Pre-Trade Checklist for Swing Trading Stocks

  • If taking a long, is the price in an overall uptrend? It may be in a pullback, but the overall trajectory must be higher overall: high swing highs and higher swing lows.  If taking a short position, the price should be in an overall downtrend.
  • If taking a long, the uptrend should be stronger than the major index (S&P 500 for example). We want to trade very strong stocks (longs) or very weak stocks (shorts). I am not interested in stocks that don’t really move much.
  • Does the swing trade meet my entry parameters based on the strategies I have laid out in my trading plan?
  • If earnings are coming out in the next few days, decide if you still want to proceed with the trade or skip it. Earnings can cause price gaps, which may mean you end up losing way more than you expected…even if you use a stop loss order.
  • If there a reasonable place to put a stop loss? If going long, this will typically be below the most recent swing low or consolidation low. If going short, it will be above. Ideally, the stop loss location is within 5% to 10% of the entry price, for most stocks. For example, if entering long at $10, the stop loss is between $9.50 and $9. For most stocks, risking 10% is the maximum, because that means the stock has to move up 20% to gives us a 2:1 reward to risk. The exception is if the stock is very volatile, and routinely moves 50%+ on its price swings. In that case, I may allow my stop loss to be 15% or 20% away from my entry point.
  • ADJUST POSITION SIZE ACCORDINGLY….not every trade has the same position size. The bigger the stop loss, the smaller the position.
  • Based on the position size and stop loss, the risk exposure is less than 2% of my trading capital. Ideally, less than 1%, especially if a new trader.
  • Estimated profit potential is at least 2x the risk. For example, based on prior price patterns and how the stock has moved out of prior trade setups (even if you didn’t trade them), it is reasonable that the stock can easily achieve a price target that is two times the size of the risk. For example, if buying at $10, and placing a stop loss at $9.50 (risk 5%), you can reasonably project based on volatility and prior price moves that a move to $11+ (10%+ gain) is likely.
  • Risk/reward is only one way to exit and analyze a trade. Plan your exit BEFORE you get in the trade.
  • Look for additional confirmations of your trade direction. For example, if going long, I really like to see a false breakout to the downside prior to my long entry. It shows the price tried to drop and couldn’t, which helps add fuel to an upward price thrust.
  • Before placing the trade, double check for earnings, your order types, position size, order prices, risk, risk/reward, and rehearse your exit plan.

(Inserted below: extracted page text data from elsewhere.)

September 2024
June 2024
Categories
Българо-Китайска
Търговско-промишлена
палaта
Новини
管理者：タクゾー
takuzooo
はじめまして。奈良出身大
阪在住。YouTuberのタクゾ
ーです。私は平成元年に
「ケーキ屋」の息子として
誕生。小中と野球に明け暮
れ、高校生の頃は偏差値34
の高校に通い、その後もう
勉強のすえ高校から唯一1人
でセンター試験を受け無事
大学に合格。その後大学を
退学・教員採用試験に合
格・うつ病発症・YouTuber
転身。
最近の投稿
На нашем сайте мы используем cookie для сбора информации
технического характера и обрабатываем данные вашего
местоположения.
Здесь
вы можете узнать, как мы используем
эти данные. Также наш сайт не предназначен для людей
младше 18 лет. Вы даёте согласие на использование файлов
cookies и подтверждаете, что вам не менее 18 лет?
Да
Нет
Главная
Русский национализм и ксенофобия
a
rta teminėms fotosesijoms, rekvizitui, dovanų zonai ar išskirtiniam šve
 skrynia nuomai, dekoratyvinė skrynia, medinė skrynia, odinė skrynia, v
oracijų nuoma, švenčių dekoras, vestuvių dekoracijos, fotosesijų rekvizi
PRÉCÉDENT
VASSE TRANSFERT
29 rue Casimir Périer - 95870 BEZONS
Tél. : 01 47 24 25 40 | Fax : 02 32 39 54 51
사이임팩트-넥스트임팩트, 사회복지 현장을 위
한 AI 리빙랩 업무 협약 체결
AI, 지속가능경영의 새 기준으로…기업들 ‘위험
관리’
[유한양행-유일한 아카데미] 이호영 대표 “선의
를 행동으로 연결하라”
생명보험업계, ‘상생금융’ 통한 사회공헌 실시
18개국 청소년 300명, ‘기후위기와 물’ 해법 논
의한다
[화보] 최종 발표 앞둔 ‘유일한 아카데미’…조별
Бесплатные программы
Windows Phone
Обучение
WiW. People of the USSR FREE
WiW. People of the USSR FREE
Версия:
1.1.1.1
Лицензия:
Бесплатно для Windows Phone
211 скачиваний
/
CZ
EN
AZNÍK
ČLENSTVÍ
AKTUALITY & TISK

Pre-Trade Swing Trading Checklist Final Word

The important thing is having a checklist of your own! Use mine to build off of, or create your own based on your strategies and ways of trading. This checklist is designed for the way I trade, and may not suit everyone. Before a checklist is useful, you first need to have clearly defined strategies. Our checklist(s) and our strategies work together to help produce a profitable edge.